Прочие же обитатели этого райского уголка только и делали, что гуляли с утра до ночи в красивых летних туалетах, водя за собою смешных маленьких собачек, кормили голубей, пили под музыку чай или же поднимались в залы казино поиграть в рулетку.
Ирина с интересом наблюдала эту новую, малопонятную ей публику. Ее поражало обилие пожилых женщин, часто совсем старух, но тщательно подкрашенных и раскрашенных, в юношеских шляпках, резвившихся как девочки и грациозно кокетничавших со своими поклонниками – старичками. Старички хоть и дрожали слегка на ногах, но тоже были облечены в светлые модные костюмы и носили цветок в петлице. Смешны показались они Ирине в первую минуту, но как все люди, мало в себе уверенные, она скоро стала себя спрашивать, не умнее ли поддерживать всеми средствами свою молодость, чем делаться старухой в 30 лет, как то случилось с нею. Мысль эта так ее поразила, что Ирина немедленно отправилась в Ниццу, где сезон еще продолжался, и заказала кучу нарядных туалетов, шляп и фальшивых волос. Всегда скромная, считающая грехом тратиться на тряпки, Ирина теперь даже не торговалась, бросая деньги без счету, лишь бы скорее получить заказанное.

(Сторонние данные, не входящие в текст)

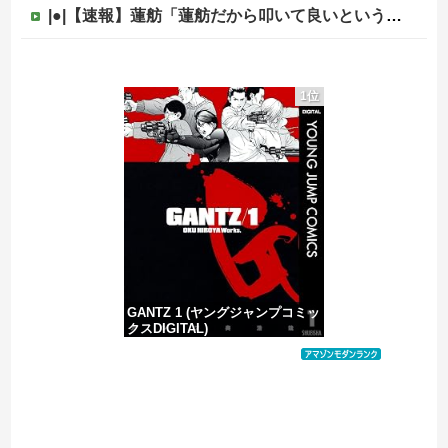
|●|【速報】蓮舫「蓮舫だから叩いて良いという報道」 ネット「高市だから叩いて良いをやってるのがお前だろ」
【爆笑ｗ】バッグひったくりを試みた男、バイクを盗られる！
1位
PTA会長「PTA参加拒否した親へ最終警告。こうなってもいい？」
ひろゆき「出馬する気ないから話さなかった」妻「それでも不誠実だろ」→離婚協議へｗｗｗｗｗ
中国の海水浴場の映像があまりにも・・・
GANTZ 1 (ヤングジャンプコミッ
クスDIGITAL)
価格：¥100
Powered by livedoor 相互RSS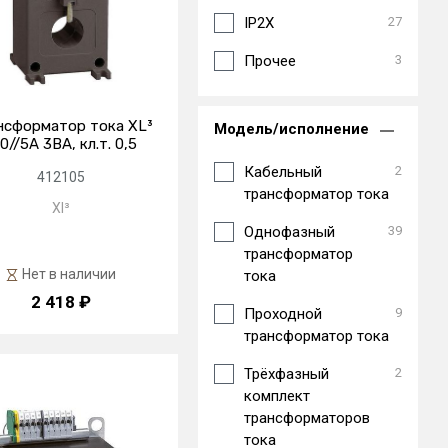
IP2X
27
Прочее
3
нсформатор тока XL³
Модель/исполнение
0//5А 3ВА, кл.т. 0,5
Кабельный
2
412105
трансформатор тока
Xl³
Однофазный
39
трансформатор
Нет в наличии
тока
2 418 ₽
Проходной
9
трансформатор тока
Трёхфазный
2
комплект
трансформаторов
тока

Гжатский с изумлением наблюдал, как вчерашняя монахиня с гладко причесанными волосами, в вечном черном платье, постепенно превращалась в модную картинку. Впрочем, он, как и все мужчины, любил, чтобы его спутница была изящно одета и не протестовал.
Гораздо более тревожила его внезапно проснувшаяся в Ирине страсть к рулетке. Гжатский, когда-то советовавший ей «искусственно культивировать какую-нибудь страсть, чтобы покрепче привязать себя к земле», теперь, когда страсть эта появилась без всякого усилия с ее стороны, сердился и негодовал. Сергей Григорьевич принадлежал к числу тех мужчин, которые в женщинах признают законной лишь одну страсть: к самому себе.

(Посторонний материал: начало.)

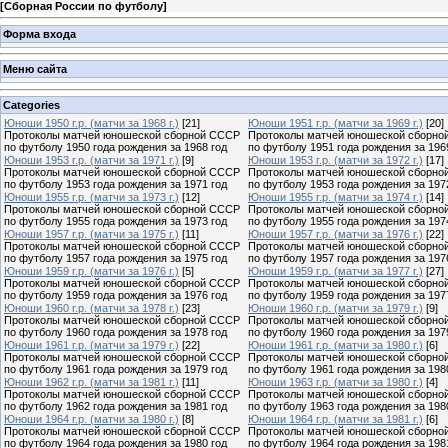
[
Сборная России по футболу
]
Форма входа
Меню сайта
Categories
Юноши 1950 г.р. (матчи за 1968 г.)
[21]
Юноши 1951 г.р. (матчи за 1969 г.)
[20]
Протоколы матчей юношеской сборной СССР
Протоколы матчей юношеской сборно
по футболу 1950 года рождения за 1968 год
по футболу 1951 года рождения за 196
Юноши 1953 г.р. (матчи за 1971 г.)
[9]
Юноши 1953 г.р. (матчи за 1972 г.)
[17]
Протоколы матчей юношеской сборной СССР
Протоколы матчей юношеской сборно
по футболу 1953 года рождения за 1971 год
по футболу 1953 года рождения за 197
Юноши 1955 г.р. (матчи за 1973 г.)
[12]
Юноши 1955 г.р. (матчи за 1974 г.)
[14]
Протоколы матчей юношеской сборной СССР
Протоколы матчей юношеской сборно
по футболу 1955 года рождения за 1973 год
по футболу 1955 года рождения за 197
Юноши 1957 г.р. (матчи за 1975 г.)
[11]
Юноши 1957 г.р. (матчи за 1976 г.)
[22]
Протоколы матчей юношеской сборной СССР
Протоколы матчей юношеской сборно
по футболу 1957 года рождения за 1975 год
по футболу 1957 года рождения за 197
Юноши 1959 г.р. (матчи за 1976 г.)
[5]
Юноши 1959 г.р. (матчи за 1977 г.)
[27]
Протоколы матчей юношеской сборной СССР
Протоколы матчей юношеской сборно
по футболу 1959 года рождения за 1976 год
по футболу 1959 года рождения за 197
Юноши 1960 г.р. (матчи за 1978 г.)
[23]
Юноши 1960 г.р. (матчи за 1979 г.)
[9]
Протоколы матчей юношеской сборной СССР
Протоколы матчей юношеской сборно
по футболу 1960 года рождения за 1978 год
по футболу 1960 года рождения за 197
Юноши 1961 г.р. (матчи за 1979 г.)
[22]
Юноши 1961 г.р. (матчи за 1980 г.)
[6]
Протоколы матчей юношеской сборной СССР
Протоколы матчей юношеской сборно
по футболу 1961 года рождения за 1979 год
по футболу 1961 года рождения за 198
Юноши 1962 г.р. (матчи за 1981 г.)
[11]
Юноши 1963 г.р. (матчи за 1980 г.)
[4]
Протоколы матчей юношеской сборной СССР
Протоколы матчей юношеской сборно
по футболу 1962 года рождения за 1981 год
по футболу 1963 года рождения за 198
Юноши 1964 г.р. (матчи за 1980 г.)
[8]
Юноши 1964 г.р. (матчи за 1981 г.)
[6]
Протоколы матчей юношеской сборной СССР
Протоколы матчей юношеской сборно
по футболу 1964 года рождения за 1980 год
по футболу 1964 года рождения за 198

Но Ирину отговорить от игры было трудно. Она переживала очаровательные минуты, то впадая в глубокое отчаянье по поводу проигранных пятидесяти франков, то в безумный восторг, выигрывая сорок. Выходя из игорных зал, Ирина с наслаждением дышала чистым морским воздухом, и никогда прежде ни море, ни горы, ни цветы не казались ей такими прекрасными. Она точно новыми глазами смотрела на мир, и вот этого-то особенно не любил Гжатский. Он, пожалуй, примирился бы с ее игрой, если бы Ирина оплакивала свои потери, но не мог простить ей того наслаждения, того душевного равновесия и покоя, который давала ей игра.
Он часто увозил ее от рулетки под предлогом осмотра окрестностей, и эти поездки очень нравились Ирине. Гжатский был очаровательным спутником. Как все славяне, или, вернее, как все люди молодой расы, он никак не мог состариться и в 40 лет часто смеялся и шалил, как мальчик. Он обладал способностью заражать своим веселием всех окружающих его людей: кучеров, лодочников, слуг в ресторане; со всеми умел он поговорить и пошутить. В нем сказывался потомок помещиков, работавших на земле вместе с крестьянами и всегда видевших в них людей, а не машин.